Task -> Using the records that follow, reproduce exactly the lines starting at the line containing "Berita detikcom Lainnya" and ending at the line containing "support@esign.ai". Include both end lines and no pictures.

------

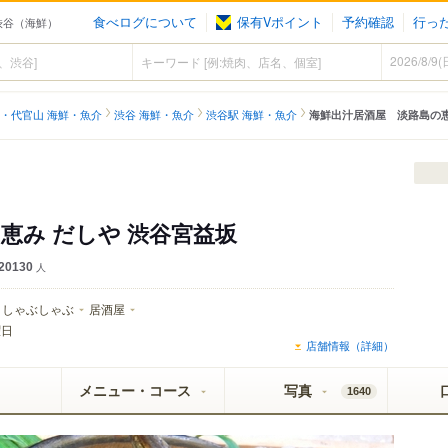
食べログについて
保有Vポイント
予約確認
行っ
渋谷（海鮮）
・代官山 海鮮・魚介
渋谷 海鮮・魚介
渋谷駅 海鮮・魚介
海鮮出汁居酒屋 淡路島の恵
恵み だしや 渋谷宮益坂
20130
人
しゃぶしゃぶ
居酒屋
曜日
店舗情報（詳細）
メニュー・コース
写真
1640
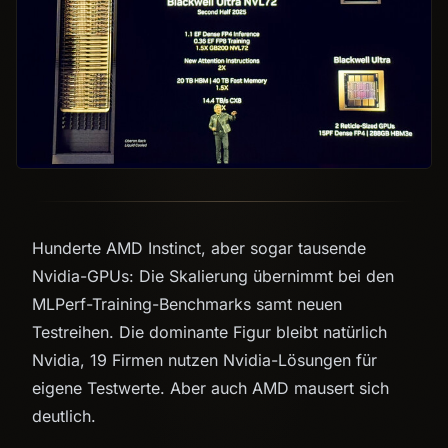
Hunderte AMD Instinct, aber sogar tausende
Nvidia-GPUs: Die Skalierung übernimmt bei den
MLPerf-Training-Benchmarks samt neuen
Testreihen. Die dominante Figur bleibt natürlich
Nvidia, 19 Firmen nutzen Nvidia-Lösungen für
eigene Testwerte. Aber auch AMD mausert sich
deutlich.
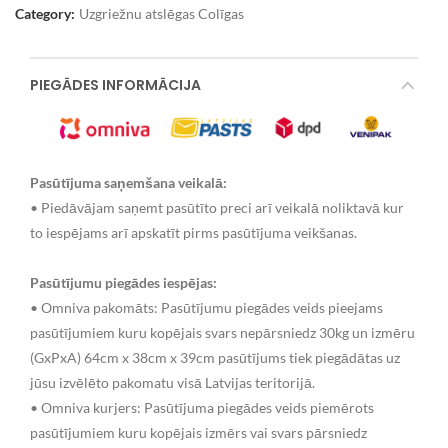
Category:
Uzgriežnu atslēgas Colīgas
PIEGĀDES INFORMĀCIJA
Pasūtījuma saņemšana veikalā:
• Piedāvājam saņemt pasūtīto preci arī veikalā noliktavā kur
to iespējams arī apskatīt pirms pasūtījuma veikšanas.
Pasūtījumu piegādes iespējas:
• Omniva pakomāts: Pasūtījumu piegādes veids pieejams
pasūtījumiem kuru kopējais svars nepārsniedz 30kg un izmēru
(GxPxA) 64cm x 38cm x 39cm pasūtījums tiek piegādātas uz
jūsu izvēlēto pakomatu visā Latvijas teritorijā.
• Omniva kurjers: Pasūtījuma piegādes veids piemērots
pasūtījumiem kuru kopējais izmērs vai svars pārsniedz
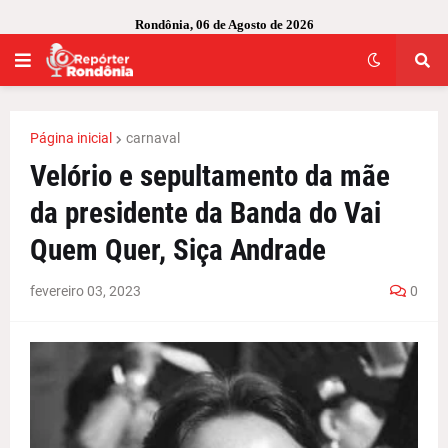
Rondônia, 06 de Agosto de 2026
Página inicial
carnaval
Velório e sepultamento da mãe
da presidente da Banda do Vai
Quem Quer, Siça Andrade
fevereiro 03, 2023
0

------

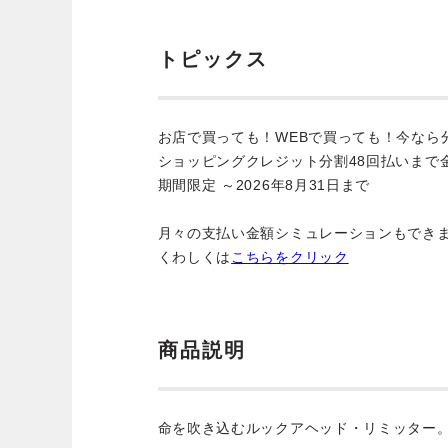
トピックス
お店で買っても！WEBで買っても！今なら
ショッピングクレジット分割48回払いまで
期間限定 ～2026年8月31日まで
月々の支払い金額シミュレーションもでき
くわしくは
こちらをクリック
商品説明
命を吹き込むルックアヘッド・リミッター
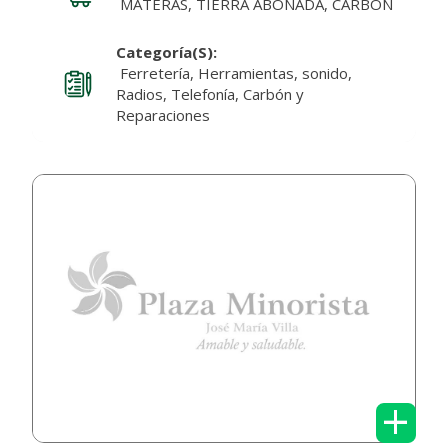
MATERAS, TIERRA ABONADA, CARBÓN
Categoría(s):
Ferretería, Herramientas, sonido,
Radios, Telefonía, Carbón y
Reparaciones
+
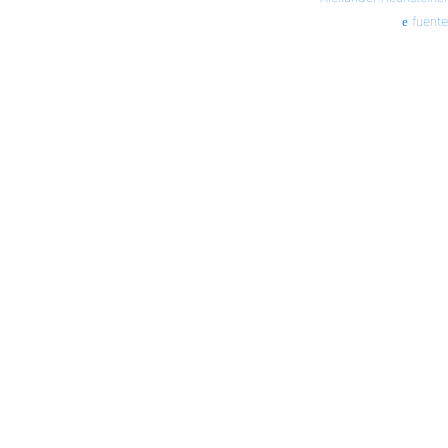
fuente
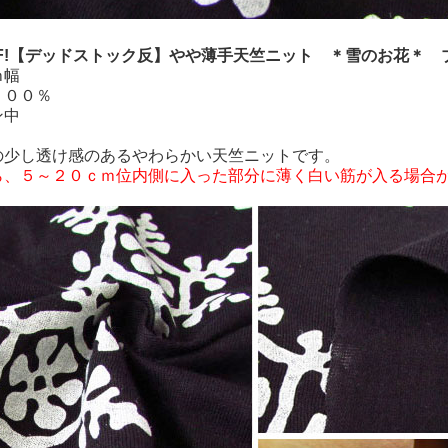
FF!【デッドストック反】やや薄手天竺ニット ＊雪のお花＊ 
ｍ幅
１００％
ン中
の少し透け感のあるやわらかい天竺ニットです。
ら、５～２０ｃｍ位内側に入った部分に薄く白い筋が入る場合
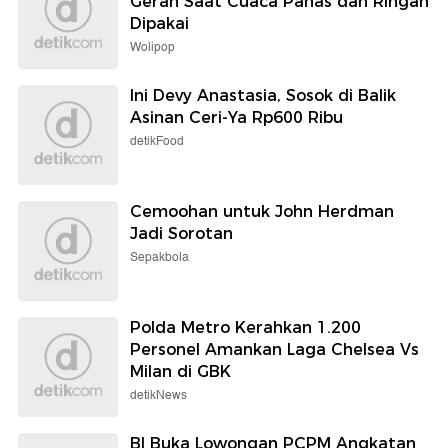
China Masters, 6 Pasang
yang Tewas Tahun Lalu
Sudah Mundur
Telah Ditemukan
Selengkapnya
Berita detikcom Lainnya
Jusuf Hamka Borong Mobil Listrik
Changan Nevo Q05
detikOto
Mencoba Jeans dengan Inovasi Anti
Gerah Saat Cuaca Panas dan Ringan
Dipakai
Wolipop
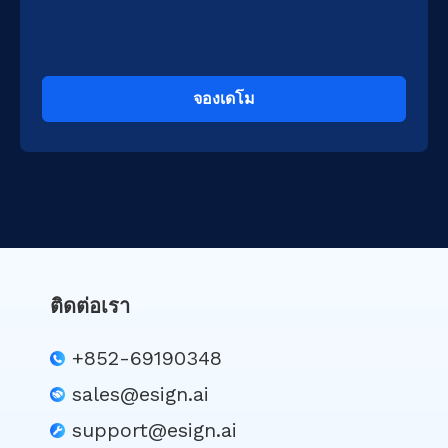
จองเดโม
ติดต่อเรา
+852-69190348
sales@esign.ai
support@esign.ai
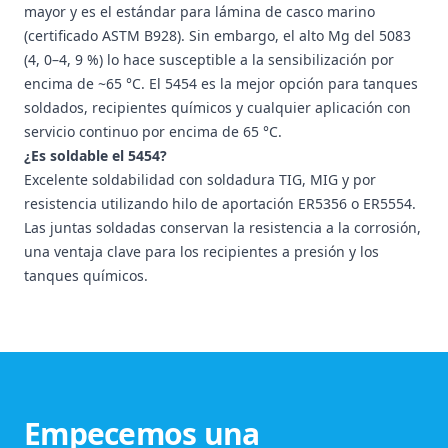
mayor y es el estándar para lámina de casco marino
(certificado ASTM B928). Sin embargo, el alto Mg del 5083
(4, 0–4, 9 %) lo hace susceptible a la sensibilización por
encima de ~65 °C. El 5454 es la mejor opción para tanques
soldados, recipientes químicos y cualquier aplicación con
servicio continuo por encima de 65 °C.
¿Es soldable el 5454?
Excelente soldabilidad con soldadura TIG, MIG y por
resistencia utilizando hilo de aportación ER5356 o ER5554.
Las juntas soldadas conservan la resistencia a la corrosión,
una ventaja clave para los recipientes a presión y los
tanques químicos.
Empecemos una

------

Task response ->
Berita detikcom Lainnya
Jusuf Hamka Borong Mobil Listrik
Changan Nevo Q05
detikOto
Mencoba Jeans dengan Inovasi Anti
Gerah Saat Cuaca Panas dan Ringan
Dipakai
Wolipop
จองเดโม
ติดต่อเรา
+852-69190348
sales@esign.ai
support@esign.ai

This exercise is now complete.